# écouter un ipod sur une micro chaine



## titpom (17 Décembre 2008)

Bonjour à tous, 

Je viens d'acheter un ipod nano chromatique. J'ai toujours eu des ordinateurs Apple (un ibook maintenant). Je rêvais  d'un ipod depuis longtemps, mais bon, vu le prix je n'avais pas encore pu. 
Je l'ai branché sur le port USB de ma micro chaine JVC (UX-G38, si quelqu'un a la même...), mais la chaine affiche "no file". Là, j'étais désespérée ! Quand je l'avais achetée l'an passé j'avais bien dit au vendeur de la fnac que je voulais pouvoir écouter un ipod dessus. Je ne comptais pas acheter un autre équipement pour la maison.

Est-ce que vous pouvez me conseiller quelquechose ? Y a-t-il une solution ? Un câble, je ne sais pas... 

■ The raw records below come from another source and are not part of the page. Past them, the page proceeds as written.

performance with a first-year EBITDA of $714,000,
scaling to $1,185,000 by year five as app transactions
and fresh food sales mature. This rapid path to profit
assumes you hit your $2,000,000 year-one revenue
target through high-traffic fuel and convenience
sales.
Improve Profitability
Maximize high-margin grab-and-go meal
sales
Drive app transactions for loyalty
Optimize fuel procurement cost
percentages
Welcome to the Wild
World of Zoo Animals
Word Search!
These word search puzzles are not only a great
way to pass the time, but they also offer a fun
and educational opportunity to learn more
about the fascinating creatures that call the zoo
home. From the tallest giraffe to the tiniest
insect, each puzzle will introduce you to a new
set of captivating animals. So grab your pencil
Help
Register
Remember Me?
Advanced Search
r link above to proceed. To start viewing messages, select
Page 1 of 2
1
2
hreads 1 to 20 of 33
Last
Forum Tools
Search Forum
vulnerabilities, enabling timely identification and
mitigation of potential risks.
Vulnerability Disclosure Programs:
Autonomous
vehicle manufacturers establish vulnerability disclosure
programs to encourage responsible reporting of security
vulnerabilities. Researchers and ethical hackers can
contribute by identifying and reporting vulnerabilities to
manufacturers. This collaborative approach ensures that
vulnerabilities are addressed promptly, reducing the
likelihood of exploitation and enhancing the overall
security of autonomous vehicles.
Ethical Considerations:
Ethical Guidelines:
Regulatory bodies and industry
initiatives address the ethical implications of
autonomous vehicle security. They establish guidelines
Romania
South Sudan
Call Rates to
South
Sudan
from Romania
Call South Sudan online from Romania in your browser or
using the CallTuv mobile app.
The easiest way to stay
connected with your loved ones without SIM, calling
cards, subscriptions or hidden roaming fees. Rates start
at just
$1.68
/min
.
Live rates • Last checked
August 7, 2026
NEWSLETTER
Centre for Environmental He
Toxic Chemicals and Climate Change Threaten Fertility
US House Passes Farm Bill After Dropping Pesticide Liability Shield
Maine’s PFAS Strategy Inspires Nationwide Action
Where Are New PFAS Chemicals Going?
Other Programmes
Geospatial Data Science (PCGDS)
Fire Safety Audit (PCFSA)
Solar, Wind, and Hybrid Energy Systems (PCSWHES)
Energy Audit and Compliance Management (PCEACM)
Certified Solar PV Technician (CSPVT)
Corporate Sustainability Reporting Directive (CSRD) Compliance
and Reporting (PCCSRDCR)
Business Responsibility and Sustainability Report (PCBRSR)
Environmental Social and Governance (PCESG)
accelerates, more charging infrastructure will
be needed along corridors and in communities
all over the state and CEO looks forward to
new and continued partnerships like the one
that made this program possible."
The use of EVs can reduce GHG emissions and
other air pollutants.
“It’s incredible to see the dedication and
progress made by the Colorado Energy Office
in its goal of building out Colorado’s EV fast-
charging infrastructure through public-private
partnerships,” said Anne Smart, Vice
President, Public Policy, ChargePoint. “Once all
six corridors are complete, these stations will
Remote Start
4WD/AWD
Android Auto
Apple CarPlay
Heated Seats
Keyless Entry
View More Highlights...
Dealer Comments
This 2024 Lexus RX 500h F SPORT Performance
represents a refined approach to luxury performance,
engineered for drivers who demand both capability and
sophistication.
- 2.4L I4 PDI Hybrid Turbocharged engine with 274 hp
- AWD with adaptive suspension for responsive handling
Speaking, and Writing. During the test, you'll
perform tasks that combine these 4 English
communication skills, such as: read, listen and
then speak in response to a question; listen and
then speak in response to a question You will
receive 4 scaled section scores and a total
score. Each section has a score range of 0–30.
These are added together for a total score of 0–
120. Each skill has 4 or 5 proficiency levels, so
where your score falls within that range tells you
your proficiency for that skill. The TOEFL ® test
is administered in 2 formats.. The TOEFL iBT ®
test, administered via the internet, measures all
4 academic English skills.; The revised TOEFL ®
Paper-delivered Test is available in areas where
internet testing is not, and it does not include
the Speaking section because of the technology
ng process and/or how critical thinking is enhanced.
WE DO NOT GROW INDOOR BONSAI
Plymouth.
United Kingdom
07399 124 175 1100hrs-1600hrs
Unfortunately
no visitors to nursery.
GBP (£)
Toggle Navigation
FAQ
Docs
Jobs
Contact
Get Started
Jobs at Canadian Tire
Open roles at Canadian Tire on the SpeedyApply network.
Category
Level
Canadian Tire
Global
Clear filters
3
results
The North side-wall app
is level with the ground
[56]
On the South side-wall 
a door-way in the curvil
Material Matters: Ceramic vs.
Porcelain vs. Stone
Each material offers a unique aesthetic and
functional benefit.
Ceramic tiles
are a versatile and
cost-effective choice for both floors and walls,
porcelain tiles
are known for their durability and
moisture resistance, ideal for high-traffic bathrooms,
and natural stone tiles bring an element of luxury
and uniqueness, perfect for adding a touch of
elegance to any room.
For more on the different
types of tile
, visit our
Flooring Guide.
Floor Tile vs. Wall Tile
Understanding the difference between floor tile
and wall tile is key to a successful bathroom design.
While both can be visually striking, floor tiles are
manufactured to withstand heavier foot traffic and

J'espère que vous pourrez m'aider. Merci pour tout.


----------



## itako (17 Décembre 2008)

jack to rca


----------



## Ba0 (17 Décembre 2008)

+1, je fais ça et tout marche très bien. N'oublie pas de regler ta chaine sur le mode Aux.


----------



## itako (18 Décembre 2008)

et de privilégier l'amplification du son du côté de la chaine !


----------



## pb271 (30 Décembre 2008)

Bonjour à tous, j'ai le même problème avec la chaîne jvc mais g60, mais je suppose que ce doit être la même solution. J'ai acheté le câble rca apple mais le comment le brancher? Pas de connectique blanche et rouge... J'ai par ailleurs essayé la connection USB mais il ne reconnait rien! Merci de votre aide!


----------



## Psycho_fls (2 Février 2009)

Si ta chaîne ne possède pas d'entrée RCA, tu as acheté un câble... qui te servira peut-être à étendre ton linge.

En revanche, les sets  d'enceintes ne coûtent plus très cher, de même que les stations d'accueil pour iPod.


----------